Humility and the other virtues, then, are the central prerequisites to reading Scripture well. From that point, Abba Nesteros describes the proper practice of engaging Scripture. While he had talked about technical matters of interpretation in the earlier part of the dialogue, he now turns to what this looks like in day-to-day experience:

Then, once all worldly cares and preoccupations have been cast out, you must strive in every respect to give yourself assiduously and even constantly to sacred reading. Do this until continual meditation fills your mind and as it were forms it in its likeness, making it a kind of ark of the covenant . . . All of these are guarded by two cherubim—that is, by the fullness of historical and spiritual knowledge, for the cherubim are interpreted as the breadth of knowledge. . . . Hence the successive books of Holy Scripture must be diligently committed to memory and ceaselessly reviewed. This continual meditation will bestow on us double fruit. First, inasmuch as the mind’s attention in occupied with reading and with preparing to read, it cannot be taken captive in the entrapments of harmful thoughts. Then, the things that we have not been able to understand because our mind was busy at the time, things that we have gone through repeatedly and are laboring to memorize, we shall see more clearly afterward when we are free from every seductive deed and sight, and especially when we are silently meditating at night. Thus, while we are at rest and as it were immersed in the stupor of sleep, there will be revealed an understanding of hidden meanings that we did not grasp even slightly when we were awake. But as our mind is increasingly renewed by this study, the face of Scripture will also begin to be renewed, and the beauty of a more sacred understanding will somehow grow with the person who is making progress.
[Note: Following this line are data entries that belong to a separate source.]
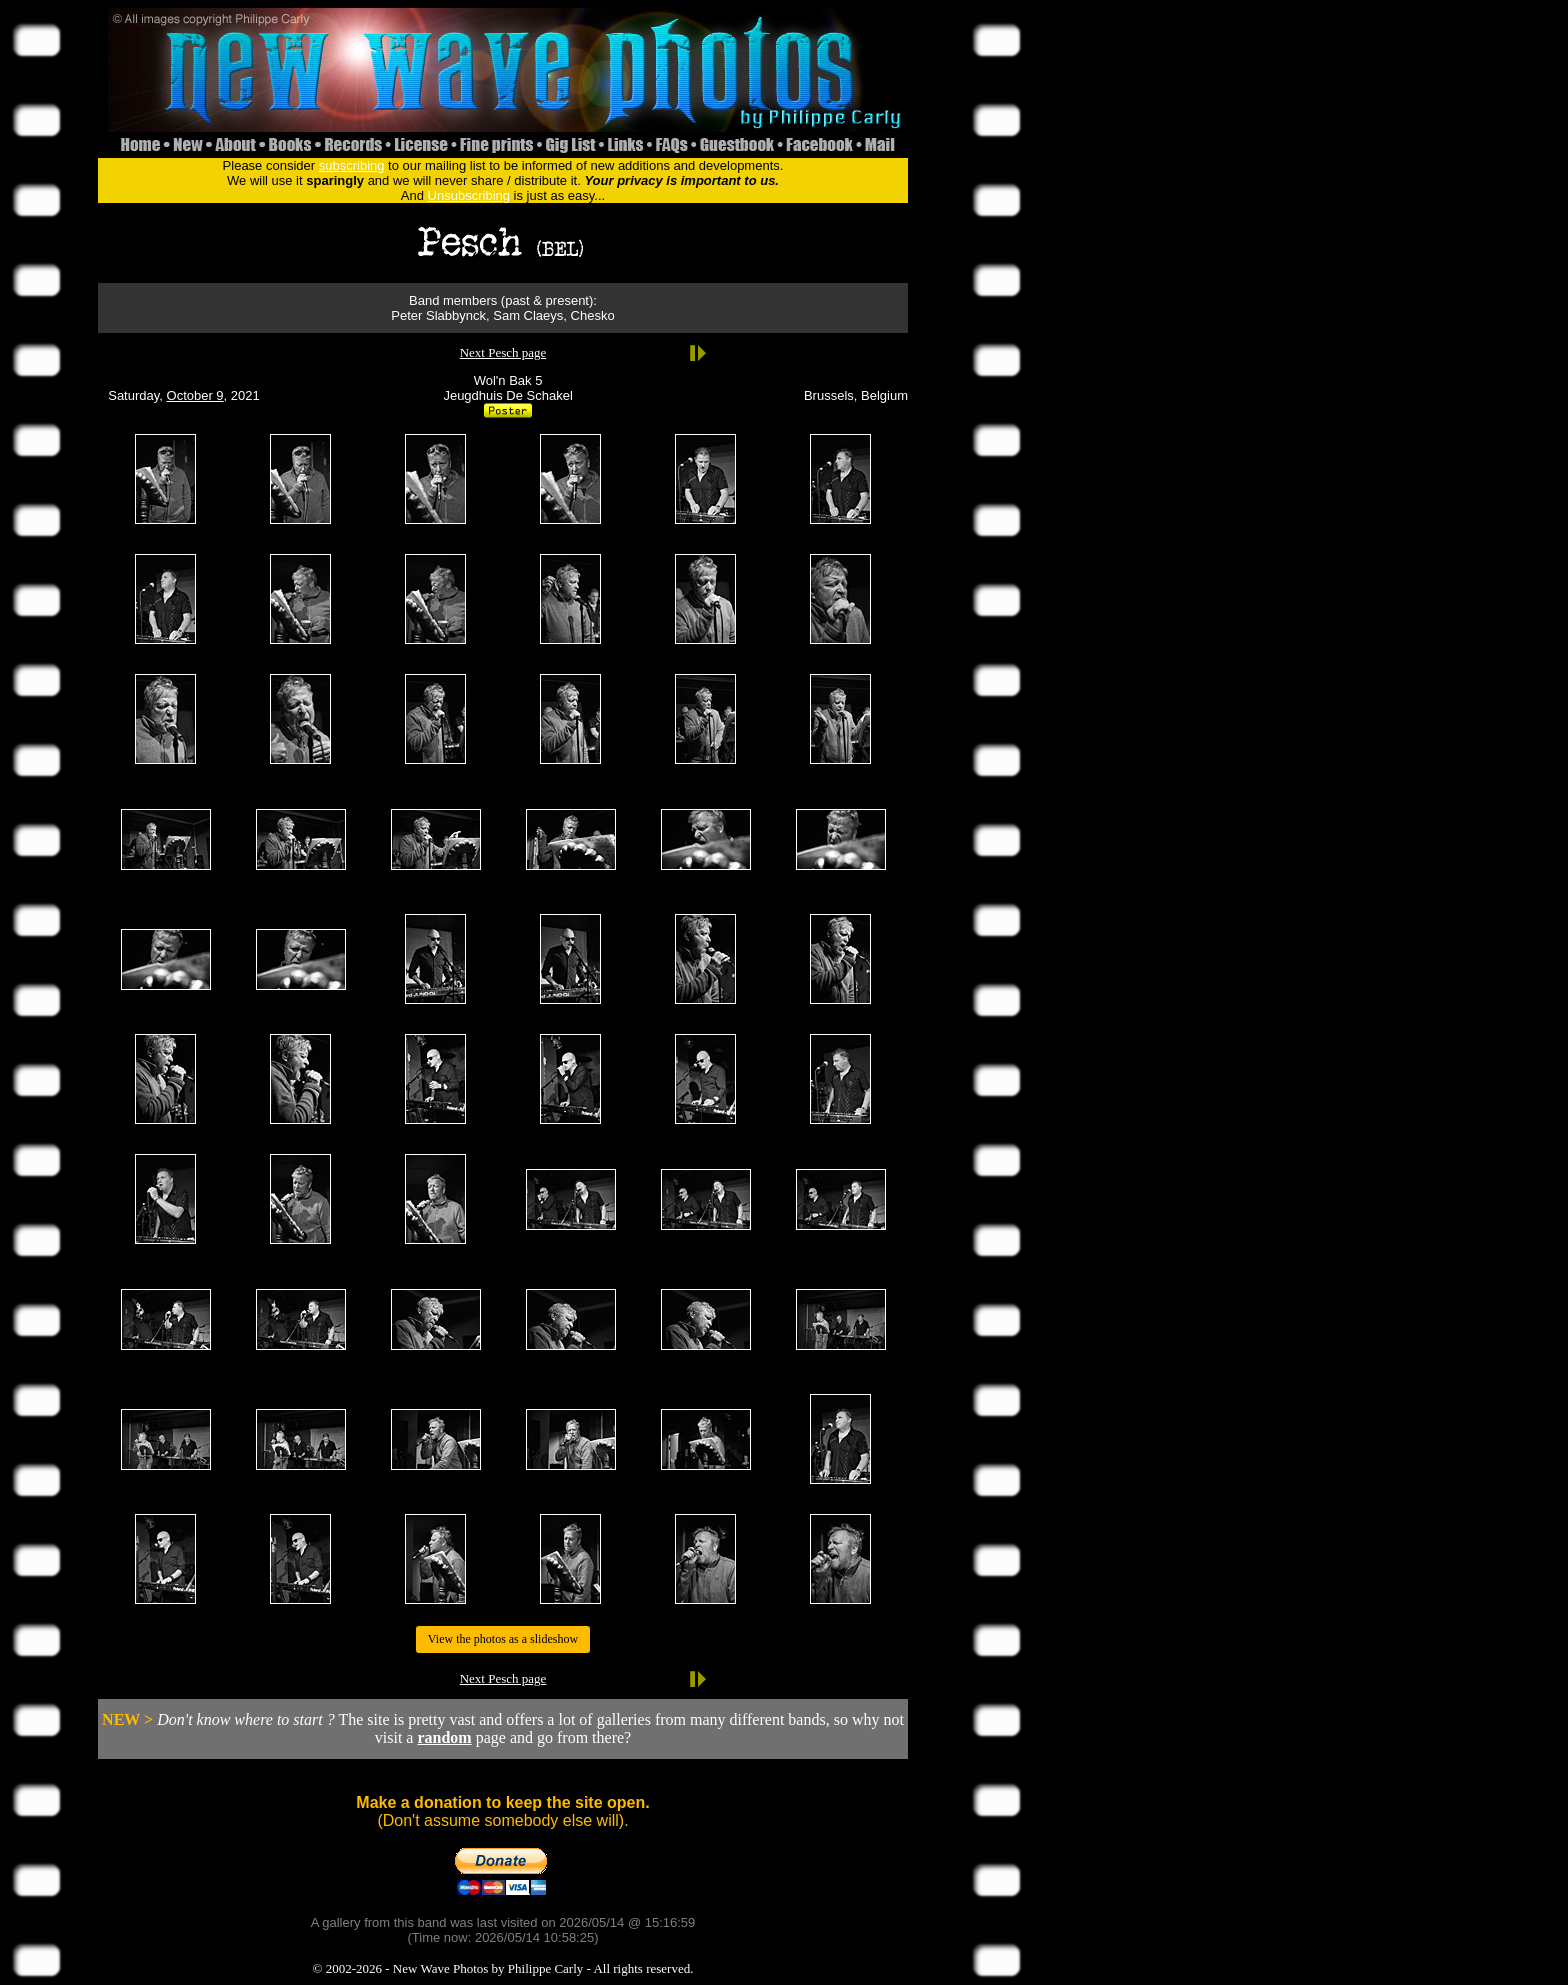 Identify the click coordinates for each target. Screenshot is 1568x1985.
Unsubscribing (469, 195)
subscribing (352, 165)
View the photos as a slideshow (503, 1639)
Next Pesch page (503, 352)
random (444, 1737)
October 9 (195, 395) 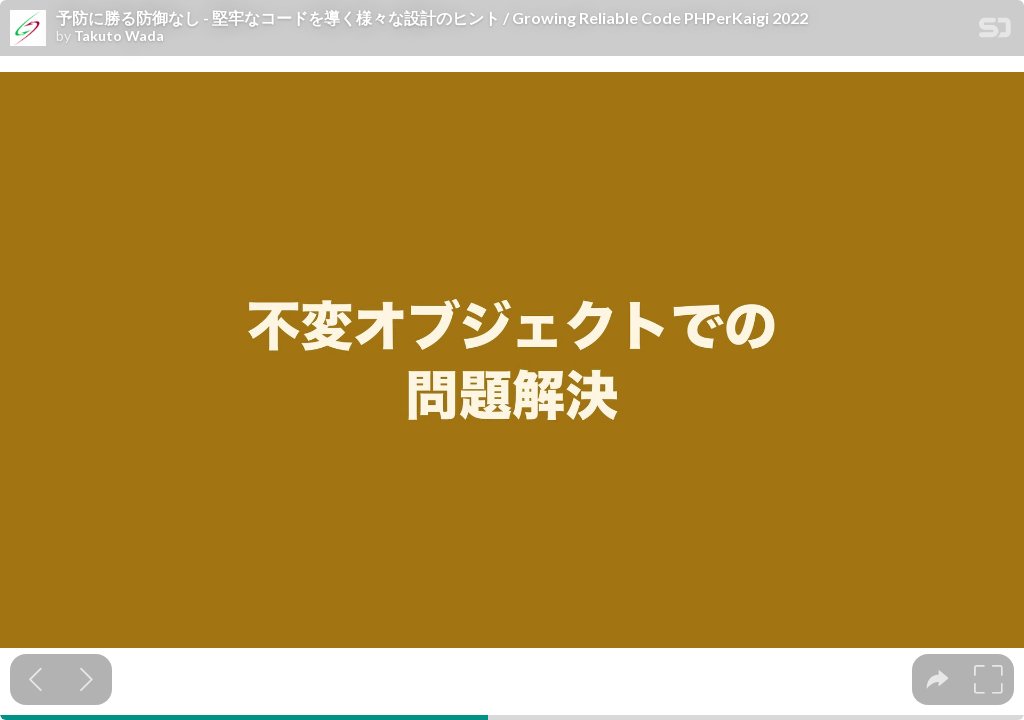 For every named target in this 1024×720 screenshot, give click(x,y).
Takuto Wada (119, 36)
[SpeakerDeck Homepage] (995, 31)
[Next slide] (86, 679)
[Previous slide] (35, 679)
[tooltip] (937, 679)
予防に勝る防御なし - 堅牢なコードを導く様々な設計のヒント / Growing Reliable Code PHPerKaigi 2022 (432, 18)
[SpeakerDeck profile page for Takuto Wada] (28, 29) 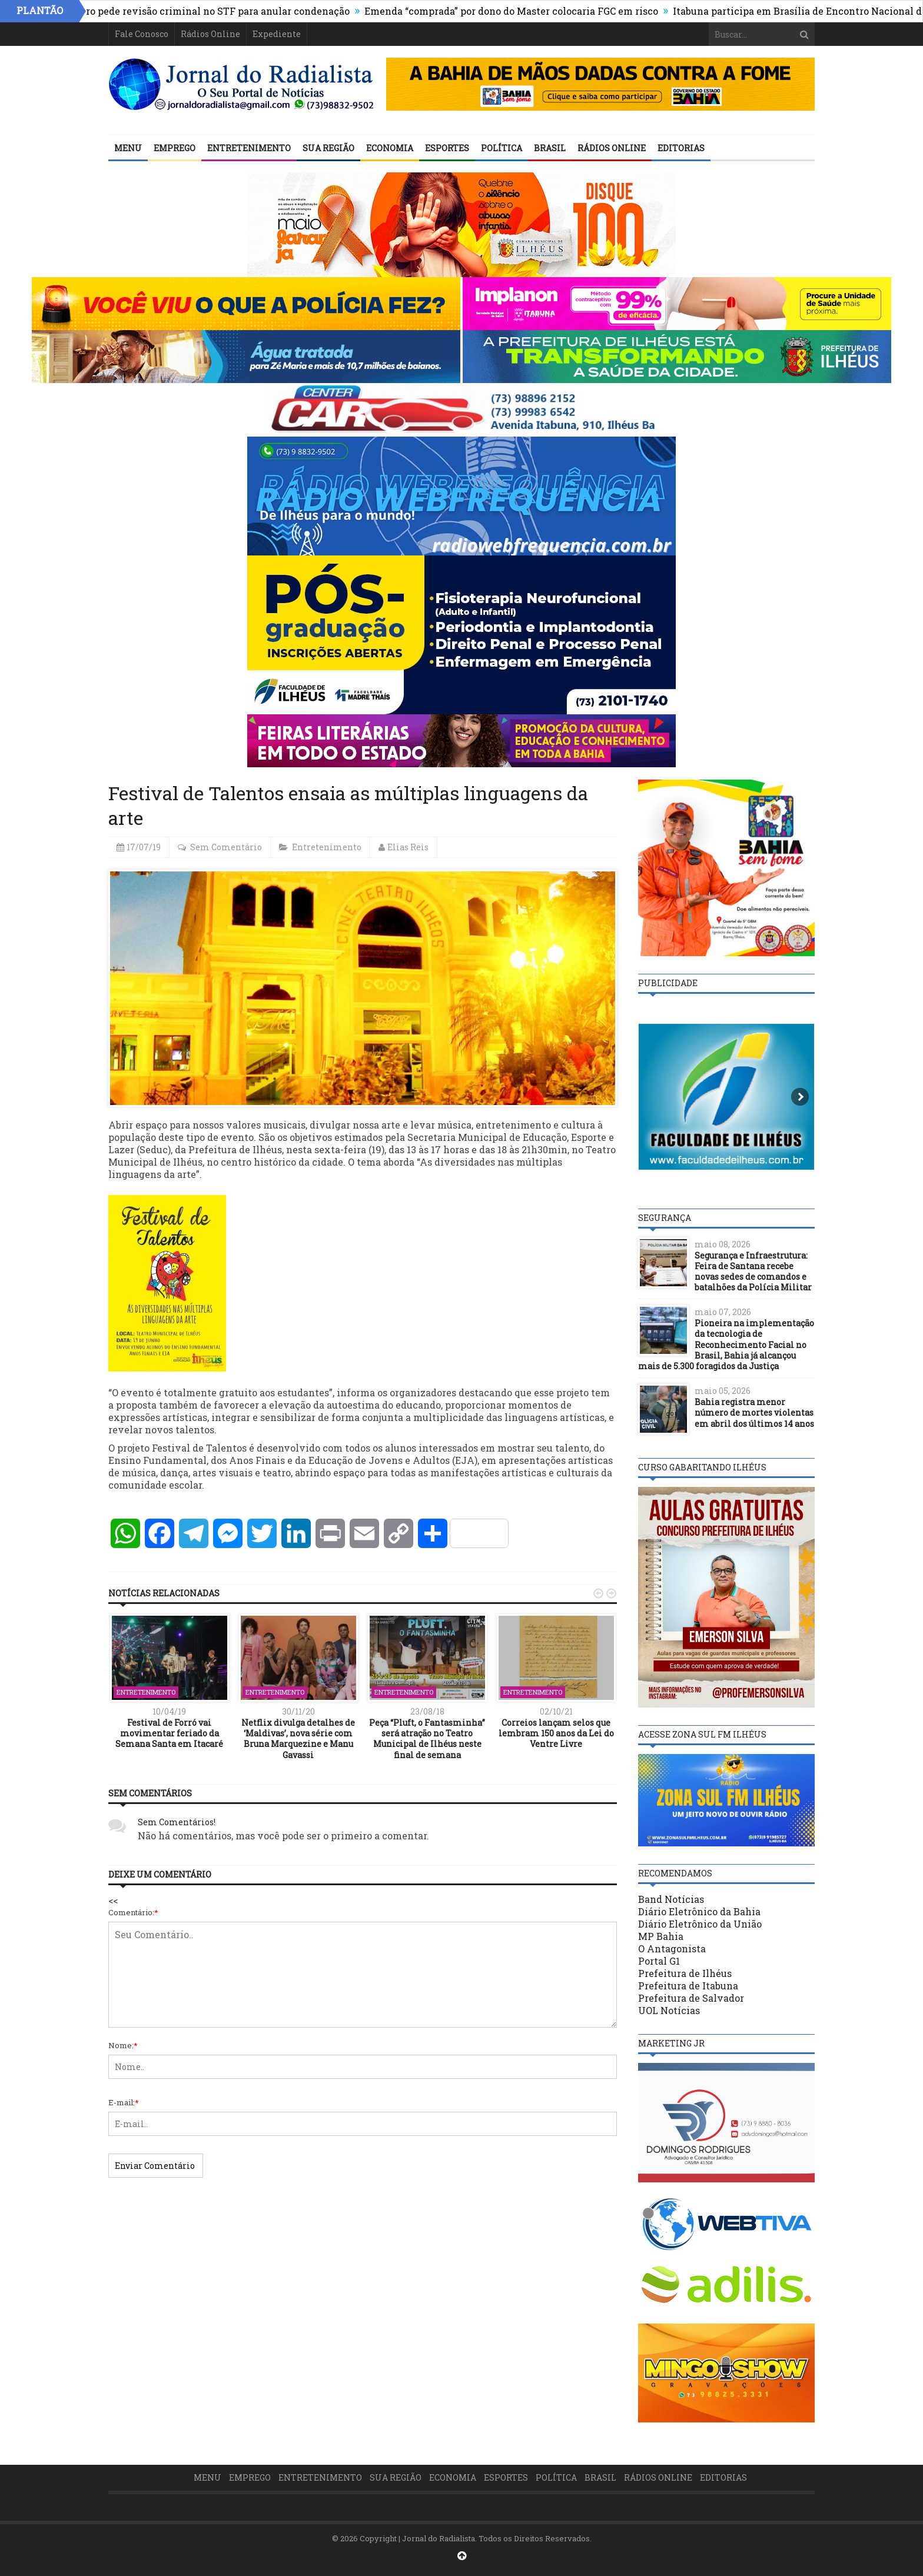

In this set of statements, Abba Nesteros speaking to us through John Cassian reveals the incredible profoundity that we encounter again and again in the wisdom of the Desert Fathers and Mothers: they have a remarkable grasp of the habits of the mind, displayed here in the discussion of the processing power of the subconscious mind, that seems amazingly modern—yet is centuries old. In the spiritual laboratory of the desert, these hermits and anchorites observed and taught about the power of habit and the functions of the conscious and subconscious mind in ways that would not be replicated again until the rise of psychology in the twentieth century.

The pattern, then, is clear: memorize and rehearse. Soak the soul in Scripture, and Scripture itself would transform the soul to be more like Scripture. In so doing, the soul’s perception of Scripture will be transformed and freed to perceive more and deeper meanings within Scripture.